Il y a aussi que la plupart de ces maux dont souffre la capitale trouvent leur origine dans la mauvaise compréhension des masses de l’ouverture démocratique qui pour les populations non averties rime avec anarchie. A ce niveau, l’interprétation de l’état de droit et le respect des lois et règlements posent un véritable problème. Il faut reconnaitre que le phénomène de l’exode rural a largement favorisé cette situation de pagaille généralisée. On a assisté pendant des années, sans aucune réelle volonté politique d’ y mettre un terme, à une ruralisation de la ville avec ces images de troupeaux de bœufs qui traversent les chaussées nonchalamment, de chevaux parqués dans les espaces inoccupés, de bergeries au niveau des allées et des jardins publics, de charrettes qui arpentent les boulevards et les avenues sans se soucier le moins du monde des règles élémentaires de la circulation routière.
Comme il est aisé de le constater, l’encombrement de la capitale est un véritable sujet de préoccupations autant chez les populations qu’au niveau des autorités tant centrales que locales. Dans la recherche de solutions qui doivent être pérennes et durables, il est judicieux à l’entame de privilégier une démarche participative inclusive avec l’implication de tous les acteurs concernés par le phénomène, notamment les occupants illégaux de la voie publique qui se trouve être un lieu de vie appartenant à tous. Toutefois, la démarche participative qui peut être considérée comme une méthodologie de résolution des problèmes peut montrer ses limites. Et s’il est fortement recommandé que par le dialogue, l’écoute et les échanges d’idées les autorités parviennent à s’entendre avec les contrevenants, il est tout souhaitable qu’elles puissent clairement identifier les véritables interlocuteurs et les représentants légitimes des marchands ambulants et autres acteurs de la voie publique.
Cela dit, dans une république qui se respecte, dans un Etat de droit et dans une société organisée, s’il y a un postulat qui a valeur de vérité absolue, c’est le principe qui veut que « force reste à la loi. » Et me plait-il de rappeler ici les propos du philosophe Souleymane Bachir Diagne qui disait ceci « L’expression, force doit rester à la loi est magnifique. Cela veut dire que l’humanité est sortie de la jungle pour mettre en place un contrat social et un Etat qui garde le monopole de la force publique. Si vous n’avez pas un peuple qui est persuadé que, sauf cas exceptionnel, force va toujours rester à la loi et qu’il n’y a de classes de gens qui seraient au-dessus de toute punition, vous avez une situation extrêmement inquiétante. »

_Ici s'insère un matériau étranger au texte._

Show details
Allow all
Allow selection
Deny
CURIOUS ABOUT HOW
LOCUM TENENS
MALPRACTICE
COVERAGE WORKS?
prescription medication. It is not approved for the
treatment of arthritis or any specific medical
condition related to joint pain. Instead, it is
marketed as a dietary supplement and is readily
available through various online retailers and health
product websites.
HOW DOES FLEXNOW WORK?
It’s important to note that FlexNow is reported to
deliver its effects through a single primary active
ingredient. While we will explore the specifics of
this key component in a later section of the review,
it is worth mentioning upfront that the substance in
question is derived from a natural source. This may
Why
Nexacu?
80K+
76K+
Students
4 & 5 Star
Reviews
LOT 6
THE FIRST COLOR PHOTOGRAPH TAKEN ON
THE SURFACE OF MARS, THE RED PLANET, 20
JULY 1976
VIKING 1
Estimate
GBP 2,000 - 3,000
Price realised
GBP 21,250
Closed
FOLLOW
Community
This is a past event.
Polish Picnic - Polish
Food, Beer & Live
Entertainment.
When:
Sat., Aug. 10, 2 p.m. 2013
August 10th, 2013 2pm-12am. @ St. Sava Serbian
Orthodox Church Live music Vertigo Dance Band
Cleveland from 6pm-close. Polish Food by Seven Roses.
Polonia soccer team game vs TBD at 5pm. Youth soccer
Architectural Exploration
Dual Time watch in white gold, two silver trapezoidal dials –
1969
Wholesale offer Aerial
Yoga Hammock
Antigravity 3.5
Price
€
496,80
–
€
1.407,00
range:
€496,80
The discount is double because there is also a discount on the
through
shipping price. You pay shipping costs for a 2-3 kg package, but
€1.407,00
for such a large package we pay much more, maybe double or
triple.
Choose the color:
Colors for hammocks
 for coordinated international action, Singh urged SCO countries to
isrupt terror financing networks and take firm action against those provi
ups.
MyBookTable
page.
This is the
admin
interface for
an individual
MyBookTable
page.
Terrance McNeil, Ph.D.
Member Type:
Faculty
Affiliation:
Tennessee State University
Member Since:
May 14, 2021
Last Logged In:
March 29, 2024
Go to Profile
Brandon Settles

Les autorités, quelles que puissent être leurs bonnes dispositions au dialogue pour trouver des solutions consensuelles profitables à tous et à même de préserver les intérêts des uns et des autres, ne doivent en aucun moment cesser d’afficher leur détermination à réaliser ce pourquoi les populations les ont investies de leur confiance. Aucun fléchissement, que certains ont vite fait d’interpréter comme de la faiblesse, ne doit en aucune manière apparaitre ni dans le discours officiel ni dans la conduite des opérations. Le discours officiel doit avoir comme viatique la fermeté, la vérité de ce qui est possible et l’exclusion de toute démagogie.
La problématique de l’encombrement et des occupations anarchiques relèvent plus que du simple bon ordre ; c’est en vérité une préoccupation d’ordre public, et comme le disait Nicolas Sarkozy « l’ordre public ne se négocie pas ».
Il est regrettable de constater et de percevoir à travers certains discours aux allures guerrières inspirées, un mauvais jeu scénique avec un format manichéen sciemment et insidieusement organisé et entretenu. En effet, d’un côté nous avons les marchands ambulants et les autres occupants illégaux de la voie publique présentés sous les traits de braves travailleurs, honnêtes, soucieux de gagner leur vie à la sueur de leur front, ce qui du reste est fort louable et de l’autre côté les pouvoirs publics qui, usant de la force, chercheraient à réprimer et brimer de pauvres citoyens. Cette fausse représentation doit être brisée par une bonne politique communicationnelle des autorités qui doivent à tout moment s’employer à casser cette dichotomie et à faire intervenir un troisième pôle d’acteurs concernés au premier chef par le phénomène. Ce troisième pôle d’intervenants pourrait être constitué par les commerçants régulièrement établis, les riverains, les résidents, les automobilistes, les transporteurs, les usagers de la chaussée et toutes personnes qui souffrent de l’envahissement et de l’obstruction de la voie publique.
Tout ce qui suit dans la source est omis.